Belief Empowers Deities, not quite the same thing. And thats just how it works for entities that have adopted those roles, like Odin or the Red King. The WG was on the ground floor of Creation, by WOJ (as a corollary to the WOJ that says Uriel was the Senior VP of Creation)
Point of order: that's not precisely what the WoJ says.
The presence of an Archangel, essentially an executive VP of Creation, probably had something to do with it.
People confuse the indefinite article for the definite one and then over-inflate the significance.
But that's not my point. I saw absolutely nothing in the text to indicate that the Odin we met was not the original Odin, and unless I'm forgetting something, nothing to indicate that the Reds weren't the original Mayan gods besides a moment of speculation from Harry "Unreliable-Narrator" Dresden. If there was textual support for that, please remind me of where it is.
So, given that we (currently) have no proof that Odin is any less real than TWG beyond Judaism, Christianity, and Islam being so very much more popular, that implies that the various creation myths are all true too, Susanoo and the backs of turtles right along with the Let There Be Light.

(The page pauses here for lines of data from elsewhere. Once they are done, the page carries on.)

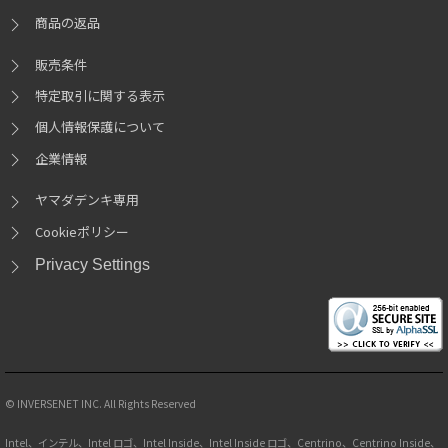
商品の返品
販売条件
特定取引に関する表示
個人情報保護について
企業情報
ヤマダデンキ専用
Cookieポリシー
Privacy Settings
© INVERSENET INC. All Rights Reserved
Intel、インテル、Intel ロゴ、Intel Inside、Intel Inside ロゴ、Centrino、Centrino Inside、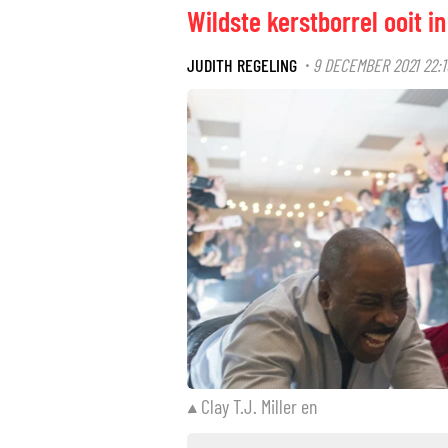
Wildste kerstborrel ooit i
JUDITH REGELING
9 DECEMBER 2021 22:1
·
Clay T.J. Miller en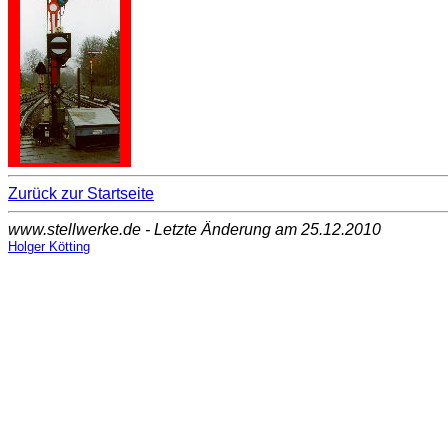
Zurück zur Startseite
www.stellwerke.de - Letzte Änderung am 25.12.2010
Holger Kötting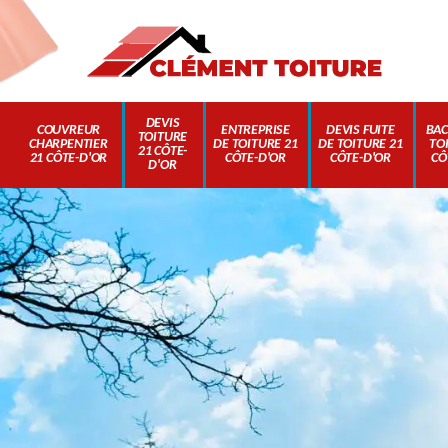
DEVIS
COUVREUR
ENTREPRISE
DEVIS FUITE
BAC
TOITURE
CHARPENTIER
DE TOITURE 21
DE TOITURE 21
TO
21 CÔTE-
21 CÔTE-D'OR
CÔTE-D'OR
CÔTE-D'OR
CÔ
D'OR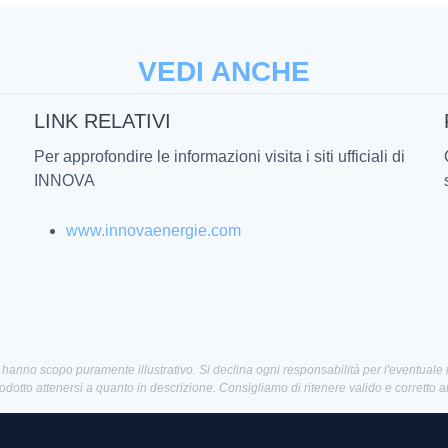
VEDI ANCHE
LINK RELATIVI
Per approfondire le informazioni visita i siti ufficiali di
INNOVA
www.innovaenergie.com
 hanno scopo puramente illustrativo. Si declina ogni responsabilità per l'eventuale
rodotto attenersi a quanto in descrizione. Consigliamo di ritenere valido e corretto 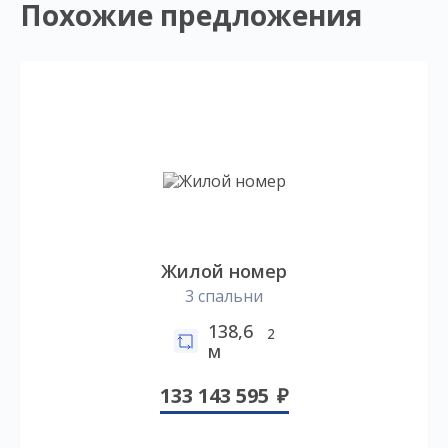
Похожие предложения
Жилой номер
3 спальни
138,6
2
м
133 143 595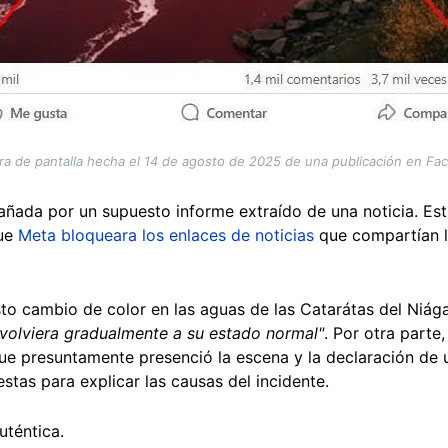
ra de pantalla hecha el 14 de agosto de 2025 de una publicación en Fa
ada por un supuesto informe extraído de una noticia. Est
que
Meta bloqueara los enlaces de noticias
que compartían l
sto cambio de color en las aguas de las Catarátas del Niág
 volviera gradualmente a su estado normal"
. Por otra parte,
que presuntamente presenció la escena y la declaración de 
stas para explicar las causas del incidente.
uténtica.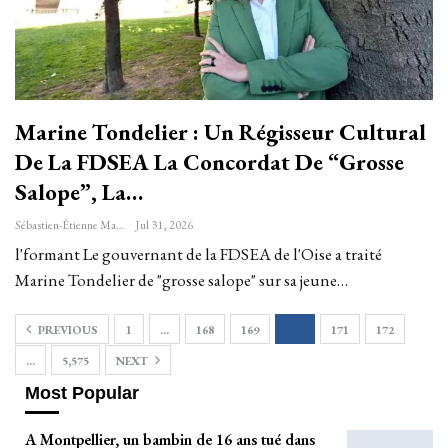
Marine Tondelier : Un Régisseur Cultural
De La FDSEA La Concordat De “grosse
Salope”, La…
Sébastien-Étienne Marechal
Jul 31, 2026
l'formant Le gouvernant de la FDSEA de l'Oise a traité
Marine Tondelier de "grosse salope" sur sa jeune…
PREVIOUS
1
…
168
169
170
171
172
…
5,575
NEXT
Most Popular
A Montpellier, un bambin de 16 ans tué dans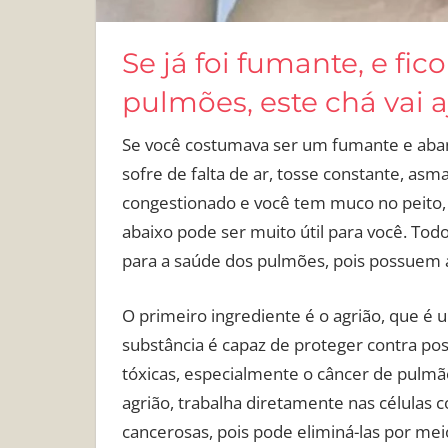
Se já foi fumante, e f
pulmões, este chá vai 
Se você costumava ser um fumante e aban
sofre de falta de ar, tosse constante, as
congestionado e você tem muco no peito, 
abaixo pode ser muito útil para você. Tod
para a saúde dos pulmões, pois possuem a
O primeiro ingrediente é o agrião, que é
substância é capaz de proteger contra po
tóxicas, especialmente o câncer de pulmão,
agrião, trabalha diretamente nas células
cancerosas, pois pode eliminá-las por me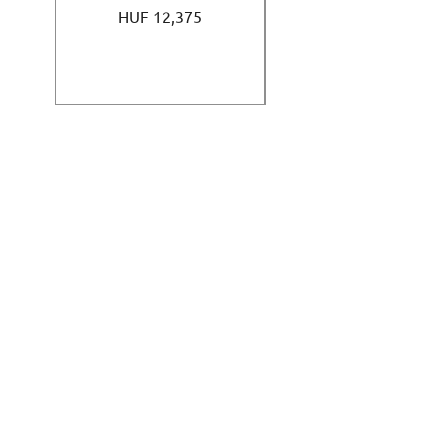
Price
HUF 12,375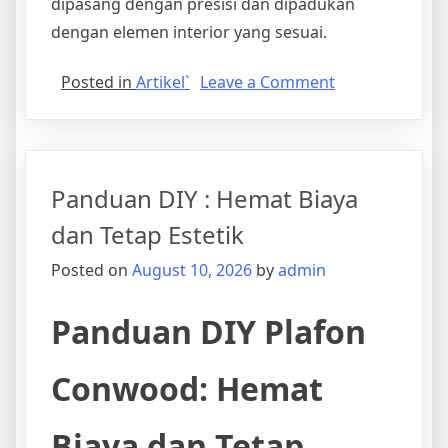
dipasang dengan presisi dan dipadukan
dengan elemen interior yang sesuai.
on
Posted in
Artikel`
Leave a Comment
Cara
Pasang
Plafon
Conwood
Panduan DIY : Hemat Biaya
dengan
Hasil
dan Tetap Estetik
Rapi
Posted on
August 10, 2026
by
admin
dan
Estetik
Panduan DIY Plafon
Conwood: Hemat
Biaya dan Tetap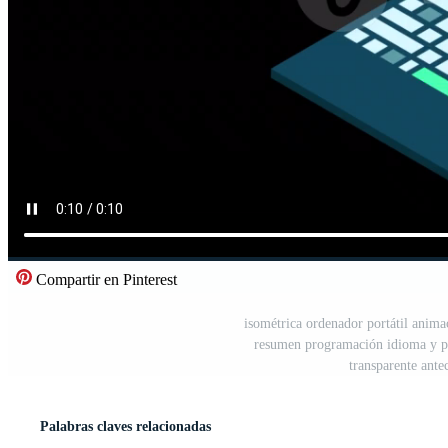
Compartir en Pinterest
isométrica ordenador portátil anima
resumen programación idioma y pr
transparente ante
Palabras claves relacionadas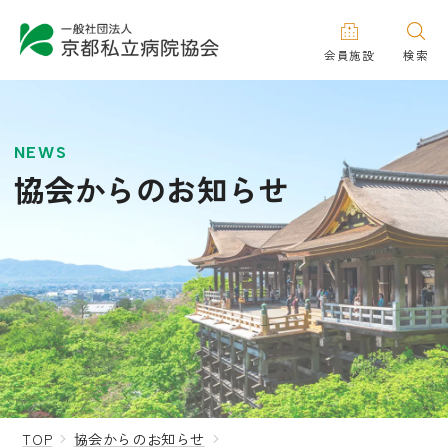
会員施設
検索
NEWS
協会からのお知らせ
TOP
協会からのお知らせ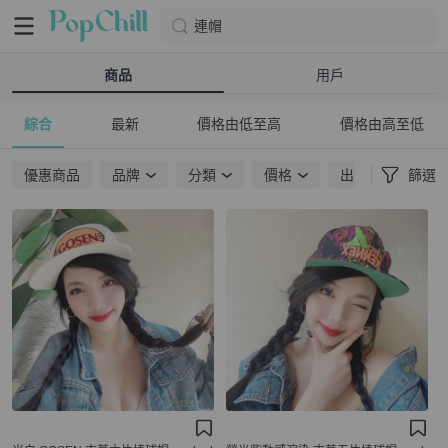
連帽
商品
用戶
綜合
最新
價格由低至高
價格由高至低
優惠商品
品牌
分類
價格
出貨地點
篩選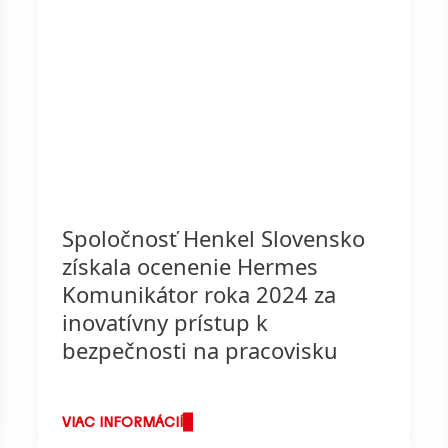
Spoločnosť Henkel Slovensko
získala ocenenie Hermes
Komunikátor roka 2024 za
inovatívny prístup k
bezpečnosti na pracovisku
VIAC INFORMÁCIÍ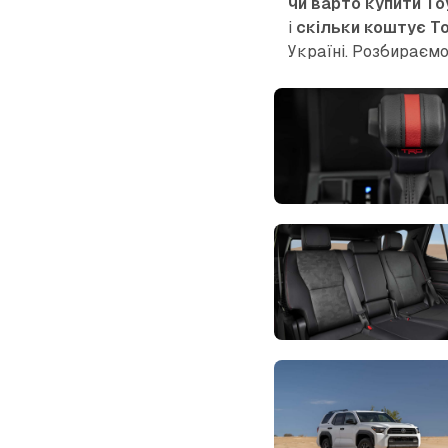
чи варто купити To
і
скільки коштує T
Україні. Розбираємо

So why must TWG be the only one who created the universe? I suppose it's possible that whichever religion produces the strongest deity at the moment could be the "true" story of creation at that time, but frankly that's a little distasteful, at least to me.
And, finally--we know that belief can create power wholesale, ala the Shroud of Turin. Does it really seem impossible to you that in the DV, thousands and millions and billions of people all believing in a deity couldn't make it come into existence?